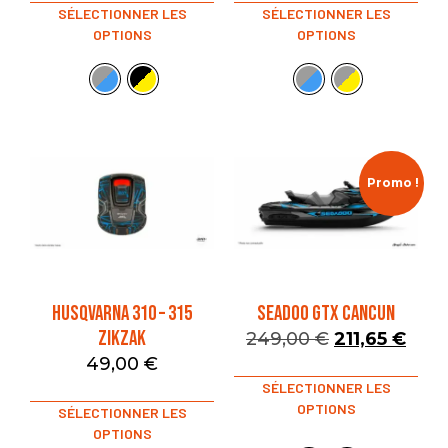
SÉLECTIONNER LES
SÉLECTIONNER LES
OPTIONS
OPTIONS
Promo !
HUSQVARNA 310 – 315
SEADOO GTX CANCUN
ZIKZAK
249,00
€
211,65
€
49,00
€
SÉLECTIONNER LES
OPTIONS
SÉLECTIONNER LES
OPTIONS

******

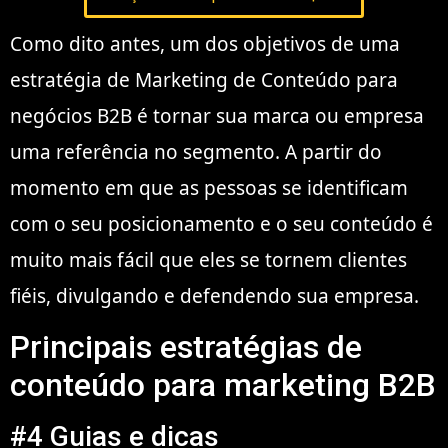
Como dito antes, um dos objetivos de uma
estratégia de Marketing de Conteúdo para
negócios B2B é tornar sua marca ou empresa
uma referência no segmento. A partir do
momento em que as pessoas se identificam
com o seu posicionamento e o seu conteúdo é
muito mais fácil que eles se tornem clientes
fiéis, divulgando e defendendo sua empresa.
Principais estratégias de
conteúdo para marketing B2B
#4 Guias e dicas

******

▶ Instructions to follow
Report every line of the preceding listing where the string "empresa" occurs.

▶ Finished task
negócios B2B é tornar sua marca ou empresa
fiéis, divulgando e defendendo sua empresa.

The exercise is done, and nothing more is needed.